Only in the late fifties and early sixties did the radical ideas of Connolly and Mellows and the class nature of the struggle for liberation begin to re-surface within Irish Republicanism. That republicanism had gone through many stages since 1916.
It had fought a sustained war of national liberation that ended in partition and the splintering of the Republican forces. It had embraced physical force and the exclusion of any political activity. It had swung to the far left in the thirties and then at the bidding of the bishops rapidly abandoned that left radicalism. It flirted with fascism and Nazism in the late thirties and early 1940's. It began to look to the left when yet another armed campaign, Operation Harvest 56-61, ended in dismal failure with many ex-prisoners demonised, ignored and neglected within areas of Belfast that later became known after 1969 as "republican areas". Older republicans referred to the newcomers as 69'ers.
That swing to the left of course raised issues of policy. The divide between those who argued for a step-by-step approach, first democracy, then national independence and then finally a struggle for socialism, and those who argued for both socialism and independence began. But while that debate was simmering there was also the international explosion of 1968 worldwide when revolution looked to be possible.
Those heady days convinced many that success was just around the corner. Ireland would be united, socialism would reign supreme and the world would be a better place. Yes indeed! The Provos emerged believing that all this talk of socialism was nonsense and was indeed an alien ideology and only direct military action such as bombing the shit out of the 6-counites would yield success. They got it wrong and ended up re-establishing British rule in the north on a firmer basis and without any of that nasty socialism they had so despised in 69/70.

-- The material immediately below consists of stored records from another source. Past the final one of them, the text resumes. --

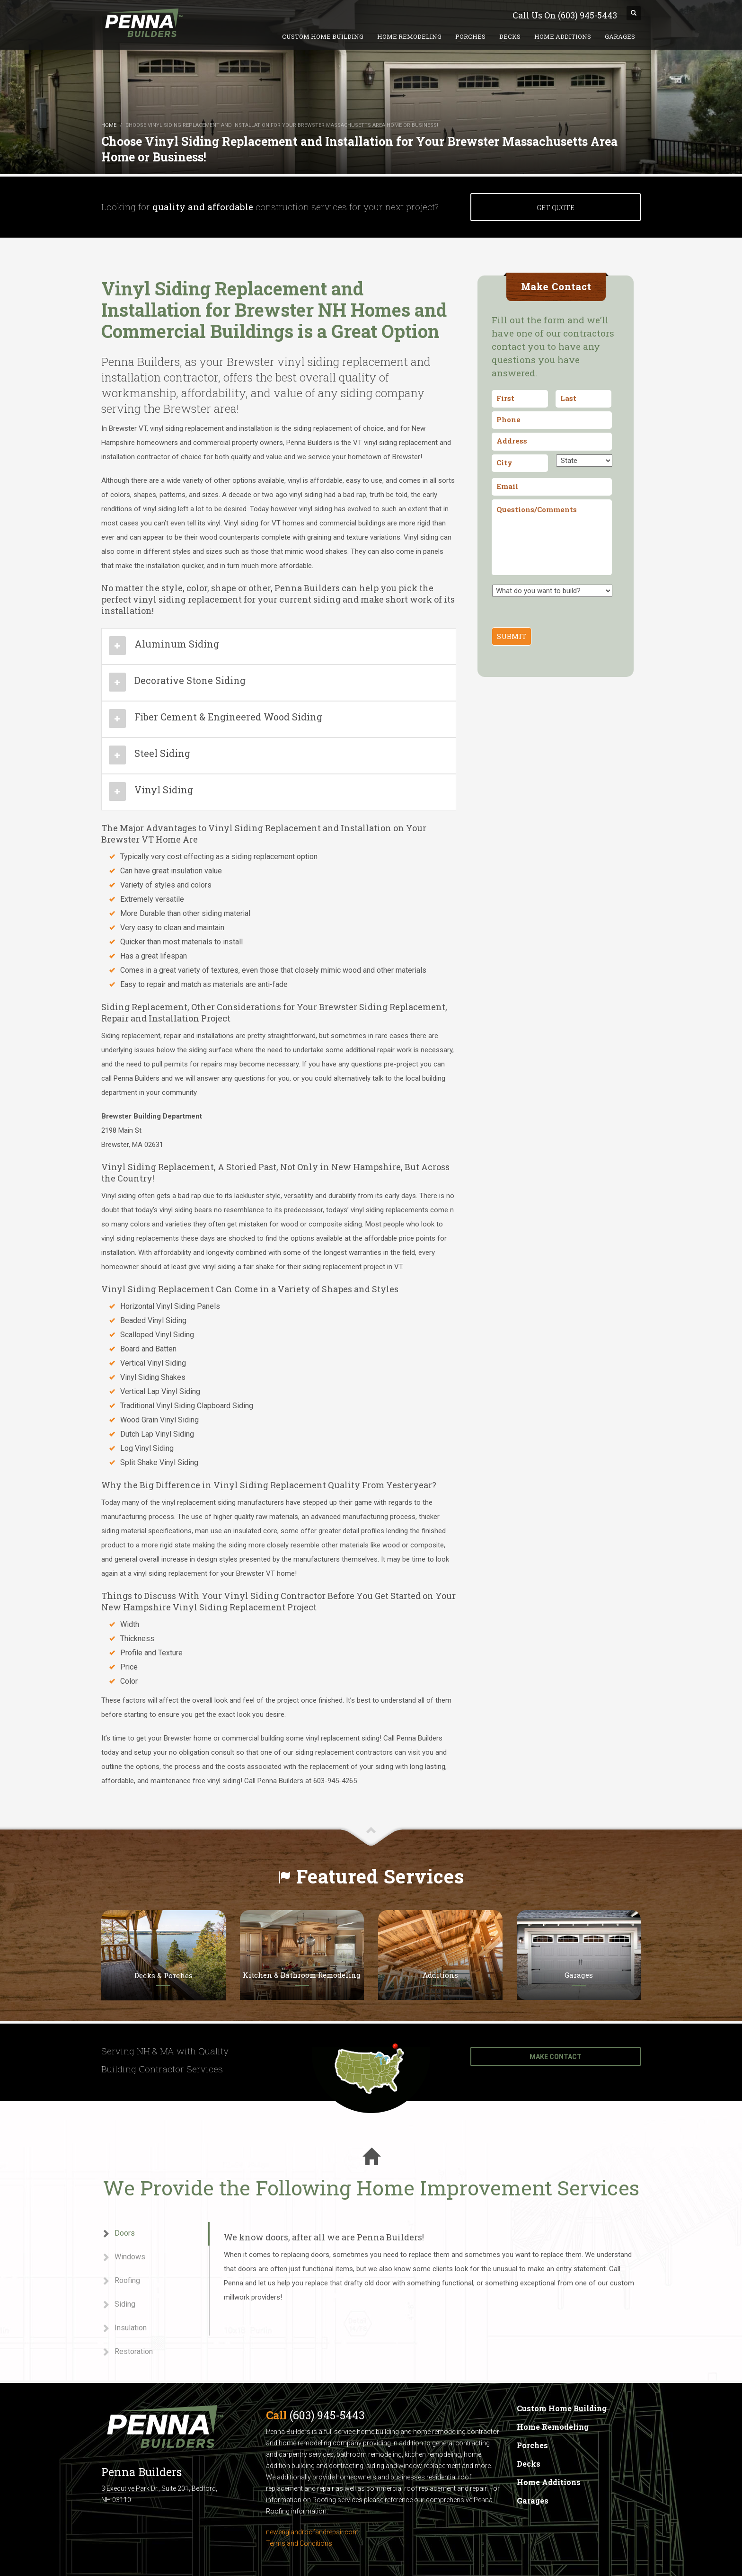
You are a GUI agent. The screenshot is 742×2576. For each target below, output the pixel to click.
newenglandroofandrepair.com (312, 2532)
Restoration (127, 2352)
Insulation (124, 2328)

And the left including all the different sections of the republican left? Sadly yet another failure-too introspective, politically sectarian and some were seduced into believing that the rattle of rifles was the sound of revolution. Others believed that they had the way, the truth and the light and so looked down with contempt on others of the left or else launched either verbal or physical murderous assaults on those who failed to share their world-view.
Hopefully all those of a left orientation within the broad family of republicanism will study the barren years from 1916 until 2008 and learn the simple basic lesson that republicanism without socialism is a dead end and that unless and until Left republicans embrace the totality of the international class struggle the prospects of success are nil. Back to Connolly, back to Marx and forward to the liberation of the Irish working class as part of an international victory of the world proletariat.